== Supplied records
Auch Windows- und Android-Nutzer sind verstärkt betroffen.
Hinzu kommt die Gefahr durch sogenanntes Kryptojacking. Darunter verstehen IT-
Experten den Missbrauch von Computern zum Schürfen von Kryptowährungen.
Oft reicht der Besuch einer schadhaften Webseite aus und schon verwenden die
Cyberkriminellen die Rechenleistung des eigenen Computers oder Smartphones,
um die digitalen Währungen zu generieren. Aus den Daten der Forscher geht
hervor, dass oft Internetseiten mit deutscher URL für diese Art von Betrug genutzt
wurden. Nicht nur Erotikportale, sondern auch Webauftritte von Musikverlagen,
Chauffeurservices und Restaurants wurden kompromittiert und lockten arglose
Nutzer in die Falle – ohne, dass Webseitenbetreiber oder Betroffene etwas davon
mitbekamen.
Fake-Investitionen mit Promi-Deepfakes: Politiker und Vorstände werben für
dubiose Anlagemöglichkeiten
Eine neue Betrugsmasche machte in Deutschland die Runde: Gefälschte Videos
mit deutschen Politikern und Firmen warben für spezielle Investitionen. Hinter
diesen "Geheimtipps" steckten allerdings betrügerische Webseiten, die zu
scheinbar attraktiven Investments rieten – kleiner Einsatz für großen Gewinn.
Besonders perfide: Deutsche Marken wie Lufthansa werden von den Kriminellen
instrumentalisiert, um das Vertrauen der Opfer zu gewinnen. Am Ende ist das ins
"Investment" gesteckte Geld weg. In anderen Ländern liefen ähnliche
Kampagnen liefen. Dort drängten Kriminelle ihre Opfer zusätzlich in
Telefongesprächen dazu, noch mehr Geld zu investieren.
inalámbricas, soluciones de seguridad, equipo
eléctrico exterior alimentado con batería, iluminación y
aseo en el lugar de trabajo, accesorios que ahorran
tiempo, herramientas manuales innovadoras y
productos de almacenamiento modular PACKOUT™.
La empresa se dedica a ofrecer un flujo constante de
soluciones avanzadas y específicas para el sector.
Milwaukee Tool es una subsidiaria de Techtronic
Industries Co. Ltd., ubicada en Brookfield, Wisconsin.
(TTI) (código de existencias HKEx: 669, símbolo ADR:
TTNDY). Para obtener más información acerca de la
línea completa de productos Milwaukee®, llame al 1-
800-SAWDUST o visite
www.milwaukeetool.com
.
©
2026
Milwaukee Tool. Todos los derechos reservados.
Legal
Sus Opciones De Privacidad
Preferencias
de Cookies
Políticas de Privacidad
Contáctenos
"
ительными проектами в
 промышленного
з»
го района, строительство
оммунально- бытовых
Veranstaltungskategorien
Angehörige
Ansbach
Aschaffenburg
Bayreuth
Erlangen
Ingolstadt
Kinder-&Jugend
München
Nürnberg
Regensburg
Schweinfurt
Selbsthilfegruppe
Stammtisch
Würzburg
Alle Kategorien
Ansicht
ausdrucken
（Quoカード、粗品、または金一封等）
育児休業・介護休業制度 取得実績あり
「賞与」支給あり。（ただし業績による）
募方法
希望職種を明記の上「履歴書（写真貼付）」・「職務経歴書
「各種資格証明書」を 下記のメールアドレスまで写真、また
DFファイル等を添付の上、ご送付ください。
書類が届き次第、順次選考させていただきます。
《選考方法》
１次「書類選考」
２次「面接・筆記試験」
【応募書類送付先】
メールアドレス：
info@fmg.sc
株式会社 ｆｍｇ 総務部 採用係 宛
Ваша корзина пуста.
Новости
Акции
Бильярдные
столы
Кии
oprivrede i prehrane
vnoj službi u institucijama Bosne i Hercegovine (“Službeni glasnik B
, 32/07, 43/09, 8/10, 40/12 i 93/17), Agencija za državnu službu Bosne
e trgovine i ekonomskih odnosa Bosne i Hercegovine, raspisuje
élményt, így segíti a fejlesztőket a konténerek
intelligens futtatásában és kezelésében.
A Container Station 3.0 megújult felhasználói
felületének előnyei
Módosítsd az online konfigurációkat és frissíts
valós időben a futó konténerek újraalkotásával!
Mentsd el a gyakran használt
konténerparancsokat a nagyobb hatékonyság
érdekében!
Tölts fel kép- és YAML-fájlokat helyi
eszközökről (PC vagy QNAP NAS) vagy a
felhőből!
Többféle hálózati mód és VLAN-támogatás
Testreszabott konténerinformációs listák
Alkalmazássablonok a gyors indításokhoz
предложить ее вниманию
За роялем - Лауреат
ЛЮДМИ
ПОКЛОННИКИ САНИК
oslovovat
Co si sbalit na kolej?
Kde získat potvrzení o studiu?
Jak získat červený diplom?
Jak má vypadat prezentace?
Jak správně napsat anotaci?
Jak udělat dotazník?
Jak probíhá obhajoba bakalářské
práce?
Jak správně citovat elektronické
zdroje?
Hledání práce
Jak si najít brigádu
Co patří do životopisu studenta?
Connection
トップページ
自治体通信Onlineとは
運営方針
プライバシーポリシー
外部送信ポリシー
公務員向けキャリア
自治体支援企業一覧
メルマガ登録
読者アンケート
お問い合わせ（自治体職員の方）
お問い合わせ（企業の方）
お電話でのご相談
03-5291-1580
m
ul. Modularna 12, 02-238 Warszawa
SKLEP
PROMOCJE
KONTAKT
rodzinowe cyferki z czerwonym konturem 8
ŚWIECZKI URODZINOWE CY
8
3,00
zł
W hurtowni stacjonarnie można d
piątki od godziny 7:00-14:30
====
## [Problem requirements]
The required output is each line of the entries that contains the word "konténerek".

## [The answer]
élményt, így segíti a fejlesztőket a konténerek
valós időben a futó konténerek újraalkotásával!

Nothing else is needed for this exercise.